Activity — The answer should hold exactly the lines of the entries below from the one containing "domaines de l’assurance, de la prévoyance" through the last line, both included.

Data for processing —
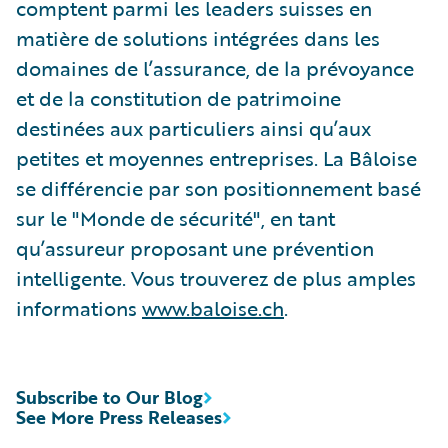
comptent parmi les leaders suisses en
matière de solutions intégrées dans les
domaines de l’assurance, de la prévoyance
et de la constitution de patrimoine
destinées aux particuliers ainsi qu’aux
petites et moyennes entreprises. La Bâloise
se différencie par son positionnement basé
sur le "Monde de sécurité", en tant
qu’assureur proposant une prévention
intelligente. Vous trouverez de plus amples
informations
www.baloise.ch
.
Subscribe to Our Blog
See More Press Releases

Exercise answer —
domaines de l’assurance, de la prévoyance
et de la constitution de patrimoine
destinées aux particuliers ainsi qu’aux
petites et moyennes entreprises. La Bâloise
se différencie par son positionnement basé
sur le "Monde de sécurité", en tant
qu’assureur proposant une prévention
intelligente. Vous trouverez de plus amples
informations
www.baloise.ch
.
Subscribe to Our Blog
See More Press Releases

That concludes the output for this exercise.